Vol. 19 | No. 4 | April 2025

Joe DiMichele

Joe DiMichele

APPOINTED — Joe DiMichele, a key figure in numerous IBEW organizing campaigns during the last decade, has been appointed professional and industrial director in the Membership Development Department.

Brother DiMichele [pronounced De-MICHAEL] has been an IBEW member since 2014, when he was hired as a Sixth District field organizer and joined Rockford, Ill., Local 364.

But he learned the value of union membership in perhaps the best way possible: by working a series of nonunion jobs for the previous 16 years, including as an electrician.

“I know what it’s like to walk on eggshells every day,” DiMichele said. “I know what it’s like to be subjected to unsafe working conditions and if I don’t do the work, I’ll be terminated and they’ll find someone else.”

Born in Chicago, DiMichele grew up in suburban Hanover Park, Ill. He took a job as a tire buster for Goodyear while still attending high school and continued to work there after graduating in 1996.

Two years later, on the advice of a friend already working for the company, he took a job working for a nonunion contractor building new homes.

He had to learn quickly. The foreman and journeyman electrician quit on DiMichele’s first day on the job.

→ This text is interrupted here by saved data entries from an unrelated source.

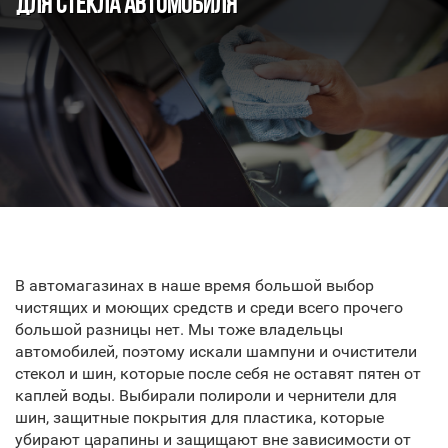
ДЛЯ СТЕКЛА АВТОМОБИЛЯ
В автомагазинах в наше время большой выбор
чистящих и моющих средств и среди всего прочего
большой разницы нет. Мы тоже владельцы
автомобилей, поэтому искали шампуни и очистители
стекол и шин, которые после себя не оставят пятен от
каплей воды. Выбирали полироли и чернители для
шин, защитные покрытия для пластика, которые
убирают царапины и защищают вне зависимости от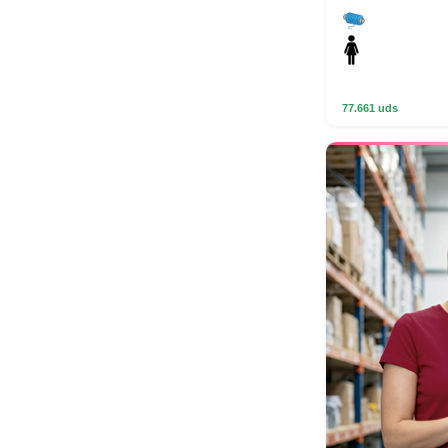
77.661 uds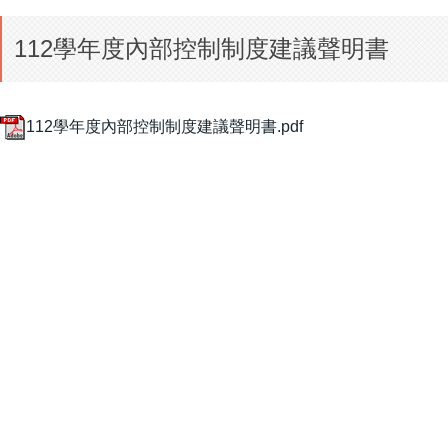
112學年度內部控制制度建議聲明書
112學年度內部控制制度建議聲明書.pdf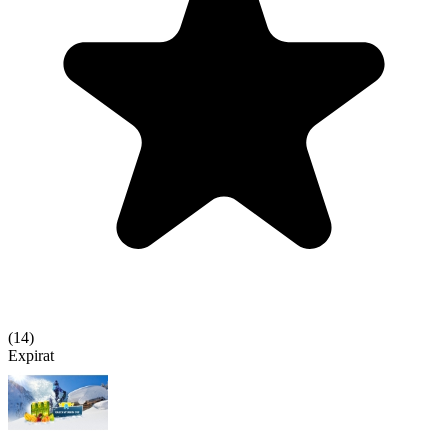
(
14
)
Expirat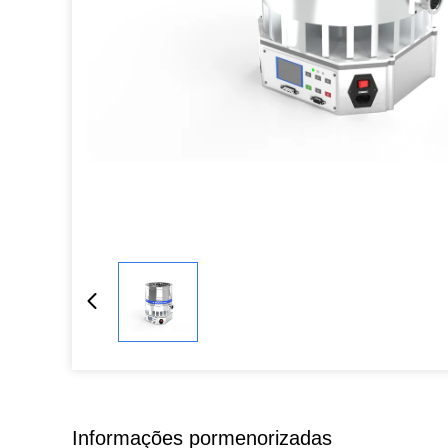
Informações pormenorizadas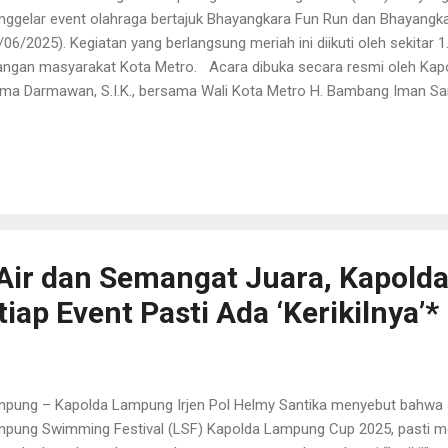
ggelar event olahraga bertajuk Bhayangkara Fun Run dan Bhayangka
/06/2025). Kegiatan yang berlangsung meriah ini diikuti oleh sekitar 1
angan masyarakat Kota Metro. Acara dibuka secara resmi oleh Ka
ma Darmawan, S.I.K., bersama Wali Kota Metro H. Bambang Iman San
kopimda Kota Metro. Suasana kebersamaan dan antusiasme terlihat s
yarakat tumpah ruah memadati area start untuk mengikuti kegiatan 
am sambutannya, Kapolres Metro menyampaikan bahwa kegiatan ini 
ara Polri dan masyarakat dalam menjaga kesehatan, kebugaran, sert
aturahmi. “Fun Run dan Fun Walk ini tidak hanya sebagai ajang olahra
entum mempererat hubungan harmonis antara ...
k Air dan Semangat Juara, Kapold
ap Event Pasti Ada ‘Kerikilnya’*
pung – Kapolda Lampung Irjen Pol Helmy Santika menyebut bahwa se
pung Swimming Festival (LSF) Kapolda Lampung Cup 2025, pasti me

“The company owner came out and said, ‘You guys either need to figure out what you’re doing and learn it, or I’m bringing in contractors,’” he said. “So we did. We read the code book. I learned how to bend conduit, and I can proudly say we passed our inspection first round.”

DiMichele looks back on that accomplishment proudly. But in the moment, he had a young daughter to support and felt like he didn’t have a choice.

“I had just left a job at Goodyear that I had all through high school to do this,” he said. “Now I could be jobless with a kid.”

DiMichele continued to work construction, both residential and commercial, until the Great Recession in 2008. He worked a variety of jobs after that, including as a truck driver and a construction and maintenance technician on cell towers.

In 2012, he took a job with Nippon Sharyo — a major rolling stock manufacturer based in Japan — at its new facility in Rochelle, Ill.

It turned into a life-changing experience, although not quite the way DiMichele expected.

“I was watching the way they were talking to people and treating them and thought, ‘This is worse than [the notoriously anti-union] cell tower companies,’” DiMichele said. “You were not a human being to them. You were a number.”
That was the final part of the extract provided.